Assignment: Nothing but an exact repeat of the data, with pictures removed, belongs in the answer.

Information:
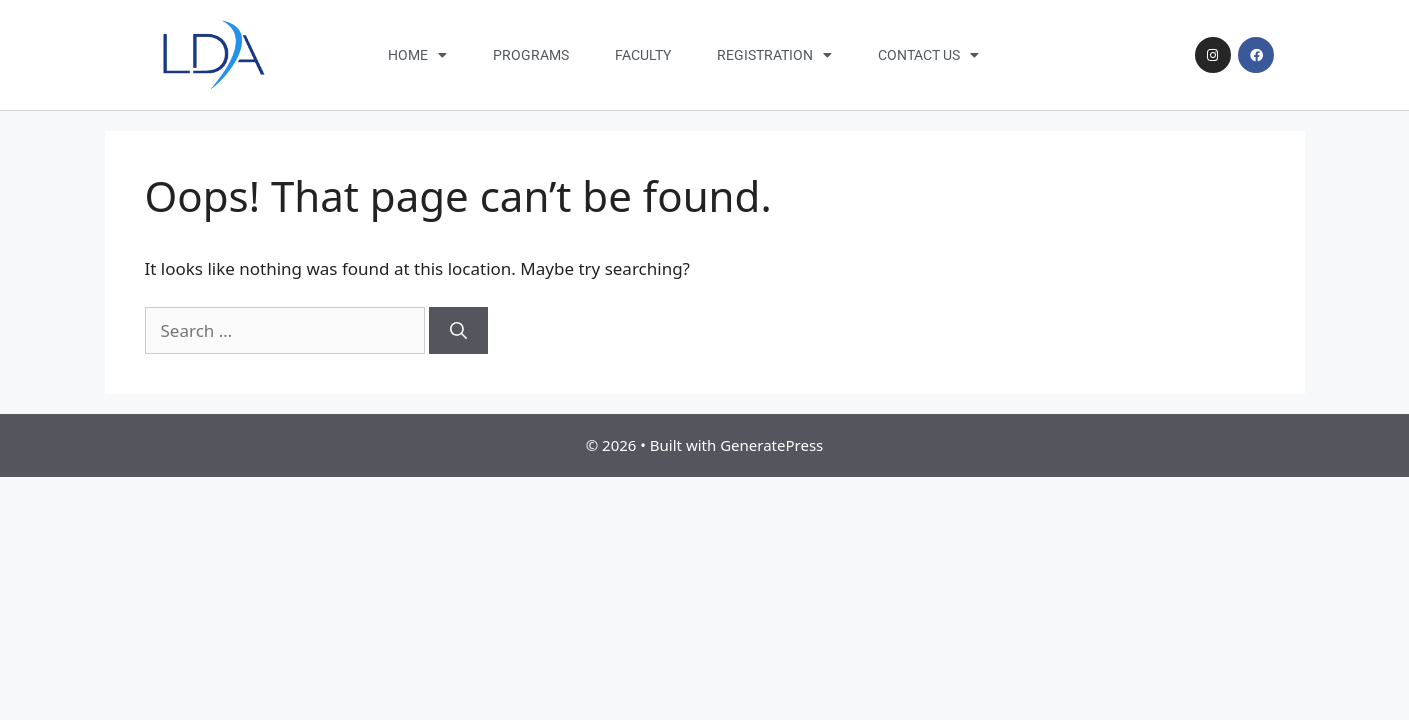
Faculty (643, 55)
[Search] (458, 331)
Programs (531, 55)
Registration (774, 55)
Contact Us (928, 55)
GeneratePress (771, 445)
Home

Exercise response:
Faculty (643, 55)
[Search] (458, 331)
Programs (531, 55)
Registration (774, 55)
Contact Us (928, 55)
GeneratePress (771, 445)
Home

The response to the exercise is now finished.